Can you figure out why? Hint: As always, when looking at error messages, start at the very
bottom.

The final error says, `TypeError: Could not convert #23#24... to numeric`.

---------

**Exercise 1**

Use the method `replace` to convert the string below into a number.

In [None]:
c2n = "#39"
c2n = c2n.replace('#', '')
c2n

### String Methods

One way to make this change to every element of a column would be to loop through all elements of the column and apply the desired string methods… One significantly faster (and easier) method is to apply a string method to an entire column of data.

Most methods that are available to a Python string are also available to a pandas Series that has `dtype` object. We access them by doing `s.str.method_name` where `method_name` is the name of the method. When we apply the method to a Series `s`, it is applied to all rows in the Series in one shot!

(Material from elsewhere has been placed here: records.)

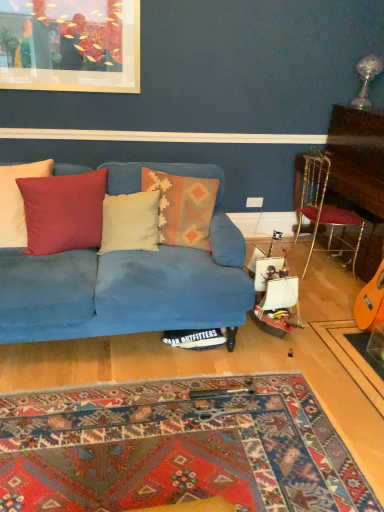 Question: Does velvet blue couch at center appear on the left side of matte red cushion at left, positioned as the 4th pillow in right-to-left order?

Choices:
 (A) yes
 (B) no

Answer: (B)

Question: Is velvet blue couch at center not close to matte red cushion at left, positioned as the 4th pillow in right-to-left order?

Choices:
 (A) no
 (B) yes

Answer: (A)

Question: Can you confirm if velvet blue couch at center is taller than matte red cushion at left, positioned as the 4th pillow in right-to-left order?

Choices:
 (A) no
 (B) yes

Answer: (B)

Question: From a real-world perspective, is velvet blue couch at center located higher than matte red cushion at left, positioned as the 4th pillow in right-to-left order?

Choices:
 (A) yes
 (B) no

Answer: (B)

Question: Can matte red cushion at left, positioned as the 4th pillow in right-to-left order, be found inside velvet blue couch at center?

Choices:
 (A) yes
 (B) no

Answer: (A)

Question: Can you confirm if velvet blue couch at center is positioned to the right of matte red cushion at left, positioned as the 4th pillow in right-to-left order?

Choices:
 (A) yes
 (B) no

Answer: (A)

Question: Is white plastic power outlet at upper right thinner than gold metallic chair at right?

Choices:
 (A) yes
 (B) no

Answer: (A)

Question: Is gold metallic chair at right completely or partially inside white plastic power outlet at upper right?

Choices:
 (A) yes
 (B) no

Answer: (B)

Question: Can we say white plastic power outlet at upper right lies outside gold metallic chair at right?

Choices:
 (A) no
 (B) yes

Answer: (B)

Question: From the image's perspective, is white plastic power outlet at upper right beneath gold metallic chair at right?

Choices:
 (A) yes
 (B) no

Answer: (B)

Question: Is white plastic power outlet at upper right positioned far away from gold metallic chair at right?

Choices:
 (A) no
 (B) yes

Answer: (A)

Question: From a real-world perspective, is white plastic power outlet at upper right on top of gold metallic chair at right?

Choices:
 (A) no
 (B) yes

Answer: (A)

Question: Does creamy soft pillow at center, arranged as the 2th pillow when viewed from the right, have a lesser width compared to textured woolen pillow at center, arranged as the 1th pillow when viewed from the right?

Choices:
 (A) yes
 (B) no

Answer: (A) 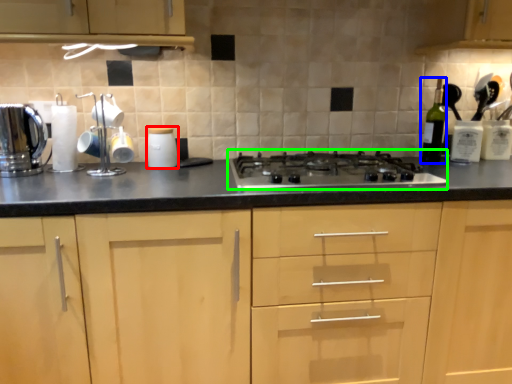 Question: Which object is positioned farthest from kitchen appliance (highlighted by a red box)? Select from bottle (highlighted by a blue box) and gas stove (highlighted by a green box).

Choices:
 (A) bottle
 (B) gas stove

Answer: (A) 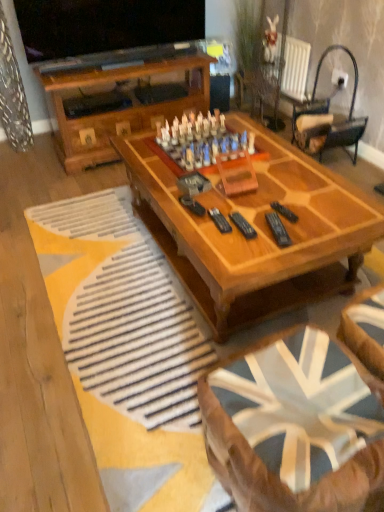 What are the coordinates of `vacant area located to the right-hand side of wooden chess set at center` in the screenshot? It's located at (284, 161). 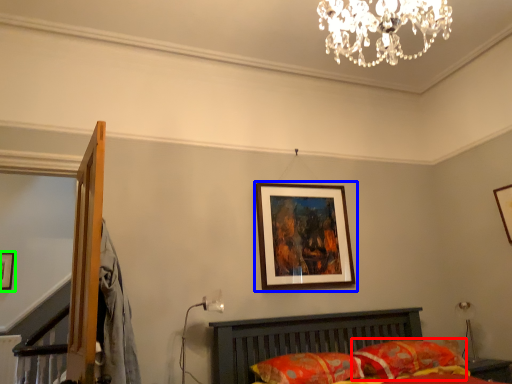 Question: Estimate the real-world distances between objects in this image. Which object is closer to pillow (highlighted by a red box), picture frame (highlighted by a blue box) or picture frame (highlighted by a green box)?

Choices:
 (A) picture frame
 (B) picture frame

Answer: (A) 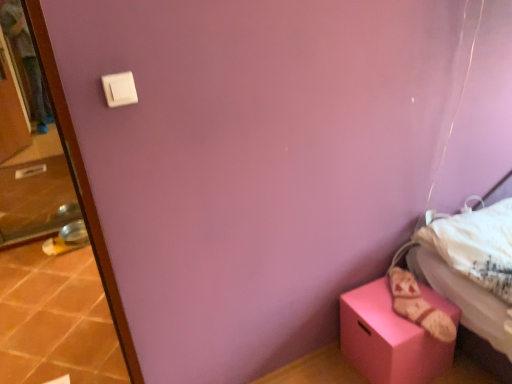 Question: Is matte pink box at lower right positioned beyond the bounds of terracotta tile at lower left?

Choices:
 (A) no
 (B) yes

Answer: (B)

Question: Is matte pink box at lower right oriented away from terracotta tile at lower left?

Choices:
 (A) no
 (B) yes

Answer: (A)

Question: From a real-world perspective, is matte pink box at lower right positioned over terracotta tile at lower left based on gravity?

Choices:
 (A) no
 (B) yes

Answer: (B)

Question: Is matte pink box at lower right behind terracotta tile at lower left?

Choices:
 (A) yes
 (B) no

Answer: (B)

Question: Considering the relative positions of matte pink box at lower right and terracotta tile at lower left in the image provided, is matte pink box at lower right to the right of terracotta tile at lower left from the viewer's perspective?

Choices:
 (A) no
 (B) yes

Answer: (B)

Question: Considering the relative sizes of matte pink box at lower right and terracotta tile at lower left in the image provided, is matte pink box at lower right taller than terracotta tile at lower left?

Choices:
 (A) no
 (B) yes

Answer: (B)

Question: From a real-world perspective, is white plastic light switch at upper left physically below matte pink box at lower right?

Choices:
 (A) yes
 (B) no

Answer: (B)

Question: Considering the relative sizes of white plastic light switch at upper left and matte pink box at lower right in the image provided, is white plastic light switch at upper left shorter than matte pink box at lower right?

Choices:
 (A) no
 (B) yes

Answer: (B)

Question: Is white plastic light switch at upper left to the right of matte pink box at lower right from the viewer's perspective?

Choices:
 (A) yes
 (B) no

Answer: (B)

Question: Is white plastic light switch at upper left located outside matte pink box at lower right?

Choices:
 (A) yes
 (B) no

Answer: (A)

Question: Does white plastic light switch at upper left contain matte pink box at lower right?

Choices:
 (A) no
 (B) yes

Answer: (A)

Question: Is the position of white plastic light switch at upper left more distant than that of matte pink box at lower right?

Choices:
 (A) no
 (B) yes

Answer: (A)

Question: Would you say terracotta tile at lower left is part of white plastic light switch at upper left's contents?

Choices:
 (A) no
 (B) yes

Answer: (A) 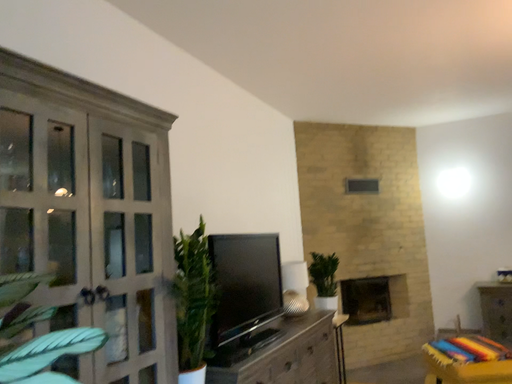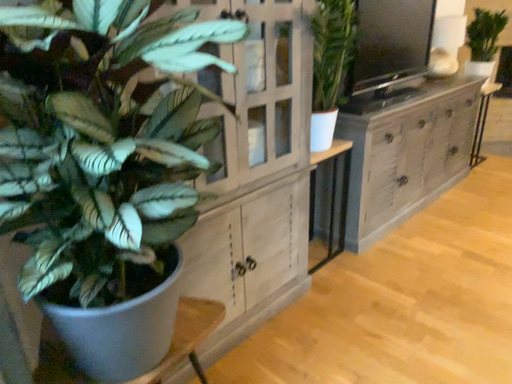 Question: How did the camera likely rotate when shooting the video?

Choices:
 (A) rotated upward
 (B) rotated downward

Answer: (B) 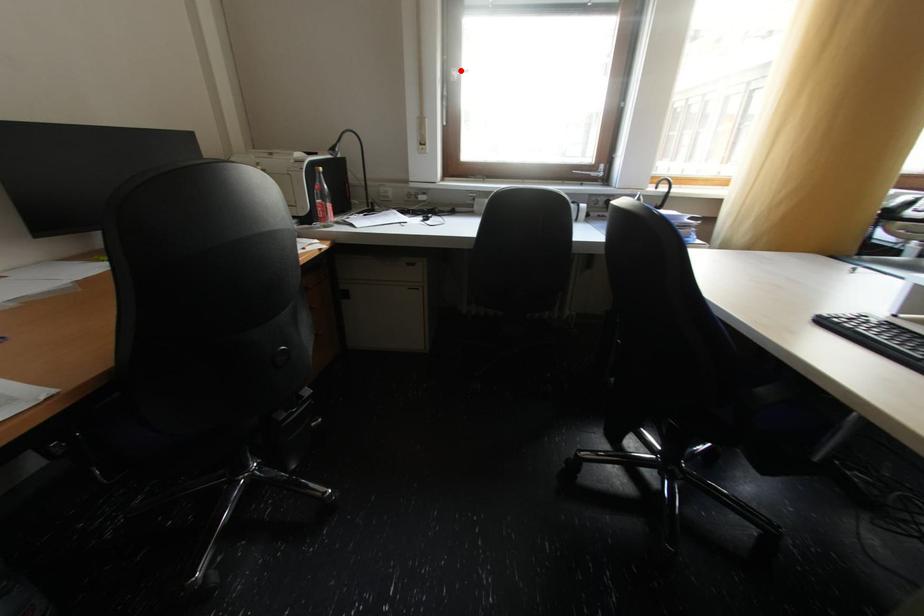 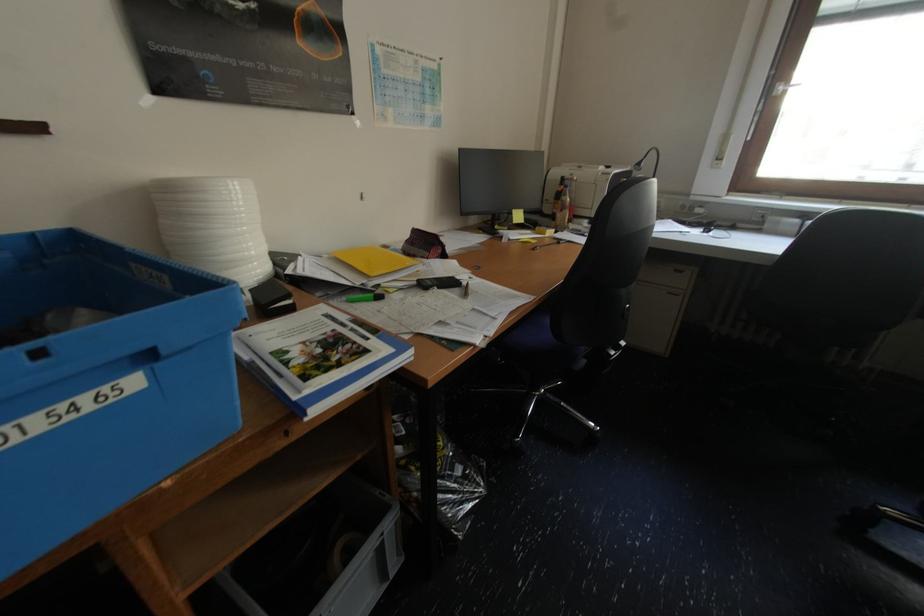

For example, we can check whether the colors contain blue, as below:

In [None]:
df["colors"].str.contains("blue")

**Exercise 2**

Make a new column called `numbers_str` that contains the elements of
`numbers` but without `"#"`. Afterwards, show the data types in the DataFrame.

In [None]:
df['numbers_str'] = df['numbers'].str.replace("#", '')
df.head()

### Type Conversions

The `dtype` of the `numbers_str` column shows that pandas still treats it as a string even after we have removed the `"#"`.

We need to convert this column to numbers. The best way to do this is using the `pd.to_numeric` function.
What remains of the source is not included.